CrossValidationSSL {RSSL} | R Documentation |
Cross-validation in semi-supervised setting
Description
Cross-validation for semi-supervised learning, in which the dataset is split in three parts: labeled training object, unlabeled training object and validation objects. This can be used to evaluate different approaches to semi-supervised classification under the assumption the labels are missing at random. Different cross-validation schemes are implemented. See below for details.
Usage
CrossValidationSSL(X, y, ...)
## S3 method for class 'list'
CrossValidationSSL(X, y, ..., verbose = FALSE, mc.cores = 1)

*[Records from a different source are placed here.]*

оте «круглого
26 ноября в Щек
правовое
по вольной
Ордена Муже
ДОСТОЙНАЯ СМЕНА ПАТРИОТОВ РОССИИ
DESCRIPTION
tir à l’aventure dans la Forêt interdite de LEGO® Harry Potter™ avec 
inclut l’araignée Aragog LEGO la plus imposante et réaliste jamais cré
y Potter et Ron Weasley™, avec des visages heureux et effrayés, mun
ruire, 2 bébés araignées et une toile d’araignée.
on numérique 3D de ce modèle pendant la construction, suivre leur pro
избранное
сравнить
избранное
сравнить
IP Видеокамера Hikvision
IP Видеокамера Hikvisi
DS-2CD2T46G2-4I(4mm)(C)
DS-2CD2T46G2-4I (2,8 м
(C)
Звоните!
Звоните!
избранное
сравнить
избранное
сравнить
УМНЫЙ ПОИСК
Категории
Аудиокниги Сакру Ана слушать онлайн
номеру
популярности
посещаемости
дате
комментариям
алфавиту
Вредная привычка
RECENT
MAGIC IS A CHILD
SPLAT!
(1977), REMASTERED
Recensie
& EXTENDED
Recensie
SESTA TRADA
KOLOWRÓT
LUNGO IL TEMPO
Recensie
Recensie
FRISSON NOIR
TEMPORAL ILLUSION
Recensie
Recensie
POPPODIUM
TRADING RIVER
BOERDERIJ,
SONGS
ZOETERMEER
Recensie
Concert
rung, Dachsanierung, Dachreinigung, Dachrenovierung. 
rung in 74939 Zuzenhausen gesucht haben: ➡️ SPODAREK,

## S3 method for class 'matrix'
CrossValidationSSL(X, y, classifiers, measures = list(Error
= measure_error), k = 10, repeats = 1, verbose = FALSE,
leaveout = "test", n_labeled = 10, prop_unlabeled = 0.5, time = TRUE,
pre_scale = FALSE, pre_pca = FALSE, n_min = 1, low_level_cores = 1,
...)
Arguments
X |
design matrix of the labeled objects |
y |
vector with labels |
... |
arguments passed to underlying functions |
verbose |
logical; Controls the verbosity of the output |
mc.cores |
integer; Number of cores to be used |
classifiers |
list; Classifiers to crossvalidate |
measures |
named list of functions giving the measures to be used |
k |
integer; Number of folds in the cross-validation |
repeats |
integer; Number of repeated assignments to folds |
leaveout |
either "labeled" or "test", see details |
n_labeled |
Number of labeled examples, used in both leaveout modes |
prop_unlabeled |
numeric; proportion of unlabeled objects |
time |
logical; Whether execution time should be saved. |
pre_scale |
logical; Whether the features should be scaled before the dataset is used |
pre_pca |
logical; Whether the features should be preprocessed using a PCA step |
n_min |
integer; Minimum number of labeled objects per class |
low_level_cores |
integer; Number of cores to use compute repeats of the learning curve |
Details
The input to this function can be either: a dataset in the form of a feature matrix and factor containing the labels, a dataset in the form of a formula and data.frame or a named list of these two options.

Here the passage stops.